In a possible implementation, the training subunit is specifically configured to:
for each training task of the N training tasks, determine a loss function corresponding to the training task according to the target document element and the prediction document element corresponding to the training task;
determine a target loss function according to the loss function corresponding to each of the N training tasks; and
update, according to the target loss function, a model parameter of the basic model to obtain the document processing model.
In a possible implementation, the plurality of document elements include K1 characters and K2 document areas, and both K1 and K2 are integers greater than or equal to 0; and the determination module 902 includes:
a second determination unit, configured to perform character recognition processing on the first sample document to obtain element features of the K1 characters and positions corresponding to M position types of each character; and
a third determination unit, configured to divide the document image corresponding to the first sample document into K2 document areas, and perform feature extraction on the document image to obtain element features of K2 document areas and positions corresponding to M position types of each document area.
In a possible implementation, the training apparatus of the document processing model 900 of this embodiment further includes:
a second acquisition module, configured to acquire sample data corresponding to a preset document task, where the sample data includes a second sample document and annotation data corresponding to the second sample document;
a processing module, configured to perform processing on the second sample document through the document processing model to obtain prediction data; and
a second training module, configured to adjust a parameter of the document processing model according to a difference between the prediction data and the annotation data to obtain a target model corresponding to the preset document task.

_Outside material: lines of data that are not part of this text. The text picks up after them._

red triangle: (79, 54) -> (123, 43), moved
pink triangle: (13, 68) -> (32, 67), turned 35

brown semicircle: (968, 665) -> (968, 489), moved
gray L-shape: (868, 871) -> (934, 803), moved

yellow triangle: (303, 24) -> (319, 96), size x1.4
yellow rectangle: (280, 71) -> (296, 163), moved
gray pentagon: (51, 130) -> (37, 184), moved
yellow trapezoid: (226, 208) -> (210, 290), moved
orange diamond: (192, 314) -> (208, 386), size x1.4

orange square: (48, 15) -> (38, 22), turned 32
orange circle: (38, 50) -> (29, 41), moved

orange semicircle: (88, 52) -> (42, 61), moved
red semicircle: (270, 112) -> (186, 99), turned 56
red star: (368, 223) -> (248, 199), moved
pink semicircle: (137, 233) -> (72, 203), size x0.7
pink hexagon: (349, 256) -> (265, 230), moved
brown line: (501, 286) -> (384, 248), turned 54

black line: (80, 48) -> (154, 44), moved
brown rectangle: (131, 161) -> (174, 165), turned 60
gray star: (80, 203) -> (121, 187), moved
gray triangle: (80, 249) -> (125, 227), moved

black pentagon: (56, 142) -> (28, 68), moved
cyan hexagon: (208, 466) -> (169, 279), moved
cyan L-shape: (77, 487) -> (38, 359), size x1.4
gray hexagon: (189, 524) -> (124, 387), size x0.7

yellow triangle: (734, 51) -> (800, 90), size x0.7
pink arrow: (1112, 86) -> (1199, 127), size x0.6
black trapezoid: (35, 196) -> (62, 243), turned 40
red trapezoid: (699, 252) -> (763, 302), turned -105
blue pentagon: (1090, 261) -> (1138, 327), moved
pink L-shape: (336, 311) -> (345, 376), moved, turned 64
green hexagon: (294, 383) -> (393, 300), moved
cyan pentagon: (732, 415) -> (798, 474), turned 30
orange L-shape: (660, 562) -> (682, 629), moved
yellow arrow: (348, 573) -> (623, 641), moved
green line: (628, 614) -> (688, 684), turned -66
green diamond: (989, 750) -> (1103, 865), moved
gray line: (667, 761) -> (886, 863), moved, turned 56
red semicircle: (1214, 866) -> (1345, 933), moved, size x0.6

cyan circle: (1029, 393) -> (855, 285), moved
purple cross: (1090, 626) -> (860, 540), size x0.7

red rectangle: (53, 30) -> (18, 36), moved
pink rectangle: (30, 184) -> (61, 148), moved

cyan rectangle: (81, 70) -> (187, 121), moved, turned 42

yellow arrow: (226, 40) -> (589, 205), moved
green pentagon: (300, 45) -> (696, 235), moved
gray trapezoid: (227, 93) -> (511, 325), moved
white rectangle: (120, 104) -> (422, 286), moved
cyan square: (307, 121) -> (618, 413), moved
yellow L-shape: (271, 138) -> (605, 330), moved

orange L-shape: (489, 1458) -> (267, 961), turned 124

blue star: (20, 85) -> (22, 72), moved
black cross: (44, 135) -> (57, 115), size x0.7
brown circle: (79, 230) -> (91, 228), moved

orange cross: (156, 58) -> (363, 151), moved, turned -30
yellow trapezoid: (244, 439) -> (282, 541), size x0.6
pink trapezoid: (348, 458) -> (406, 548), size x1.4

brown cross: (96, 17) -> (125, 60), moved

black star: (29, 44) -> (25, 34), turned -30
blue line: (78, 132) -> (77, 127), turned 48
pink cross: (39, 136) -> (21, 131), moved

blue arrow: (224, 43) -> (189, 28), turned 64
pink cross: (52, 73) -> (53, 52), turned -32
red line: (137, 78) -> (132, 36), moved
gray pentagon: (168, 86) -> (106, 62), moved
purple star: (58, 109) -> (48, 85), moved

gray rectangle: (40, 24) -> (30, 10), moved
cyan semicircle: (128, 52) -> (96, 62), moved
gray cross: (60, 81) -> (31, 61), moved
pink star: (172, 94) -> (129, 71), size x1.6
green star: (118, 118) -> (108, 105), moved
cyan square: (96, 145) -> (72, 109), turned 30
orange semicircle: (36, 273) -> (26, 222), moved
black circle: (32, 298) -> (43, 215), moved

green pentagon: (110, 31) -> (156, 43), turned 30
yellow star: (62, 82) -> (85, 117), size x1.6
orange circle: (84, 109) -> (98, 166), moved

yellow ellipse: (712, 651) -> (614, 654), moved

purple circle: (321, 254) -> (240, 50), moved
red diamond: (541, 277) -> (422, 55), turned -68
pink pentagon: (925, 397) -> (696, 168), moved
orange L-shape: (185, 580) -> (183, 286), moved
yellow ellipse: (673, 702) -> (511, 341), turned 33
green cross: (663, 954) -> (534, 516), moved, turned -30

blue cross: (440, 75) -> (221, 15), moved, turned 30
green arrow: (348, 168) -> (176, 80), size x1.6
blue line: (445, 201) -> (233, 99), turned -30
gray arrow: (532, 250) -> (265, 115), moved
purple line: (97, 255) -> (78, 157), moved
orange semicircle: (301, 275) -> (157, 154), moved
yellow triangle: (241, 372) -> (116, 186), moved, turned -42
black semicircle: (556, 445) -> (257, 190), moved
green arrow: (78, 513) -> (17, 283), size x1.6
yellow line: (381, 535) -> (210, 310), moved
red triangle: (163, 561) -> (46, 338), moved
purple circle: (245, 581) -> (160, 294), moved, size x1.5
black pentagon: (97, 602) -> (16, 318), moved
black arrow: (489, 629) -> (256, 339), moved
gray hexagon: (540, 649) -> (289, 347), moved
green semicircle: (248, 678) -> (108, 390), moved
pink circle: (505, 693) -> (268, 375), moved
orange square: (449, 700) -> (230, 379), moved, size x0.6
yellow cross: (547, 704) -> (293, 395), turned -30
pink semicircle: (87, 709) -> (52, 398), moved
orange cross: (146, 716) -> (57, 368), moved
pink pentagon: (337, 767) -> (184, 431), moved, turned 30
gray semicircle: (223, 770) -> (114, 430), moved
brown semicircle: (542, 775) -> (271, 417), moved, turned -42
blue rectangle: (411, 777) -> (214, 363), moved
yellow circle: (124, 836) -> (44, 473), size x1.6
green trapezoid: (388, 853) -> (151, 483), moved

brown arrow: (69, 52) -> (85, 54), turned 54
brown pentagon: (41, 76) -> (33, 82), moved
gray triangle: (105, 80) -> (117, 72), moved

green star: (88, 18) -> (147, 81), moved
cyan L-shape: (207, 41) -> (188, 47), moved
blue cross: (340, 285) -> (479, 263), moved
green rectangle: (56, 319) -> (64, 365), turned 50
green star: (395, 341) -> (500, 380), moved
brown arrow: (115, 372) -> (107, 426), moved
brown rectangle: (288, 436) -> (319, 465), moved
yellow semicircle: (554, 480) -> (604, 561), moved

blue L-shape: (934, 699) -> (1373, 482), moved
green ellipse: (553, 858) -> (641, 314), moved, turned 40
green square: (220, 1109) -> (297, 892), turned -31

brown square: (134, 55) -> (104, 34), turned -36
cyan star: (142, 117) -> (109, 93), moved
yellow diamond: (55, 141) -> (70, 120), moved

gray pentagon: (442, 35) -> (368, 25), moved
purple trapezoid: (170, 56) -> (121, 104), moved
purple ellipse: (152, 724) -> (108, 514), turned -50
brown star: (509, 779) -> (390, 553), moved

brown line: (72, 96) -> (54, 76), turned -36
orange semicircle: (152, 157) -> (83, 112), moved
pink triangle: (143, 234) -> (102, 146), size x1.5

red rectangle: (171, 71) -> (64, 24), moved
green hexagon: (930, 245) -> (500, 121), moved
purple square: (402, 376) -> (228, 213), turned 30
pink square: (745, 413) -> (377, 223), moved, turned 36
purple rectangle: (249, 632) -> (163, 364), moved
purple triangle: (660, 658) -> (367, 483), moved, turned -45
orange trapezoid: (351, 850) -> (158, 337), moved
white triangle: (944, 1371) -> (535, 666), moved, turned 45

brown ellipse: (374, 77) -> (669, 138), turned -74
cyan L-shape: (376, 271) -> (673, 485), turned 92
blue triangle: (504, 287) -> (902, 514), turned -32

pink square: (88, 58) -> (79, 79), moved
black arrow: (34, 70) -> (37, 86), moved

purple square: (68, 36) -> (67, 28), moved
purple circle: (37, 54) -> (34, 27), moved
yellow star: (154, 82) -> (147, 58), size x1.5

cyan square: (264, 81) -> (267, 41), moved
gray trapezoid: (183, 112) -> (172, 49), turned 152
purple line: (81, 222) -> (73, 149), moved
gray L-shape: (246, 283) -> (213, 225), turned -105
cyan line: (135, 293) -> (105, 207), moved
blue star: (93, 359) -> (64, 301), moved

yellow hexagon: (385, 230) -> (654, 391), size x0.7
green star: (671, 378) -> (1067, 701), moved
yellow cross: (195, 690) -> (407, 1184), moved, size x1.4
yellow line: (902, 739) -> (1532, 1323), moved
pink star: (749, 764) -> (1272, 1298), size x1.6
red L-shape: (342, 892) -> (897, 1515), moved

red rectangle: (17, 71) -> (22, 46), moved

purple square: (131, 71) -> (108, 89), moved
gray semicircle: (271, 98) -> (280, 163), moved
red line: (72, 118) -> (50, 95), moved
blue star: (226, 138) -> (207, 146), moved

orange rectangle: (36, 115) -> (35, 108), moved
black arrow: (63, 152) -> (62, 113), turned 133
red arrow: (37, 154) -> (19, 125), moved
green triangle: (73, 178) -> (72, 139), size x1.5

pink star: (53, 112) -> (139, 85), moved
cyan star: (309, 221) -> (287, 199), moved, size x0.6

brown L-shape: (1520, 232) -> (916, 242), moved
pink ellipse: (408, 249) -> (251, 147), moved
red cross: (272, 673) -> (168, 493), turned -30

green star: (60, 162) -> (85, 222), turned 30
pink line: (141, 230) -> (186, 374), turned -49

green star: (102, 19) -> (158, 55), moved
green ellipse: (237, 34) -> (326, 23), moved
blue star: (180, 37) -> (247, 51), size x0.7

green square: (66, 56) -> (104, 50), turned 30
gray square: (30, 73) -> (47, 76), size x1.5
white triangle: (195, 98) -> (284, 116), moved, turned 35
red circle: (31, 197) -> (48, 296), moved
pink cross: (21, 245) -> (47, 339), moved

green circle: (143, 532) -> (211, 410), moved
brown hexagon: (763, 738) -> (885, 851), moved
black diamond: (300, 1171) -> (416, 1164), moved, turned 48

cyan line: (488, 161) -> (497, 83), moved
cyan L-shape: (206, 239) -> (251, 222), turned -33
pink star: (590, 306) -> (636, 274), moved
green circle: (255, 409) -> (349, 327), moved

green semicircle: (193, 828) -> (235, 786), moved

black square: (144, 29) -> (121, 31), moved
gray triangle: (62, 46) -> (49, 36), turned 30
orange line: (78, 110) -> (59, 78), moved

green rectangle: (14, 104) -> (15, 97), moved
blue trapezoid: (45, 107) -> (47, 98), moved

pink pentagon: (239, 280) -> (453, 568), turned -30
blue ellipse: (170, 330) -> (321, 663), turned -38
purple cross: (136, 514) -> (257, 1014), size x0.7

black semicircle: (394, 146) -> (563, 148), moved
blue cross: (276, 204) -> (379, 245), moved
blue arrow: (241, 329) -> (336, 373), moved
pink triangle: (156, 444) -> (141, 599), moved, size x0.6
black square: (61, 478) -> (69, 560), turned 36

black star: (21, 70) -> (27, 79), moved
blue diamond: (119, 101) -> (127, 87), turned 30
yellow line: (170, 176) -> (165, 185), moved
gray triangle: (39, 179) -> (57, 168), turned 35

In a possible implementation, the M position types include one or more of the following:
a one-dimensional position type, a document width direction position type, and a document height direction position type;
a position corresponding to the one-dimensional position type of the document element is for indicating an arrangement position of the document element among the plurality of document elements;
a position corresponding to the document width direction position type of the document element is for indicating an offset between a coordinate of the document element in a document width direction and a first preset reference coordinate; and
a position corresponding to the document height position type of the document element is for indicating an offset between a coordinate of the document element in a document height direction and a second preset reference coordinate.
The training apparatus for a document processing model provided by this embodiment can be used to execute the training method for a document processing model provided by any of the above-mentioned method embodiments, and their implementation principles and technical effects are similar, which will not be repeated herein.
In the technical solutions of the present disclosure, collection, storage, usage, processing, transmission, provision and disclosure of the users personal information involved are in compliance with relevant laws and regulations, and do not violate public order and good customs.
According to embodiments of the present disclosure, the present disclosure also provides an electronic device, a readable storage medium and a computer program product.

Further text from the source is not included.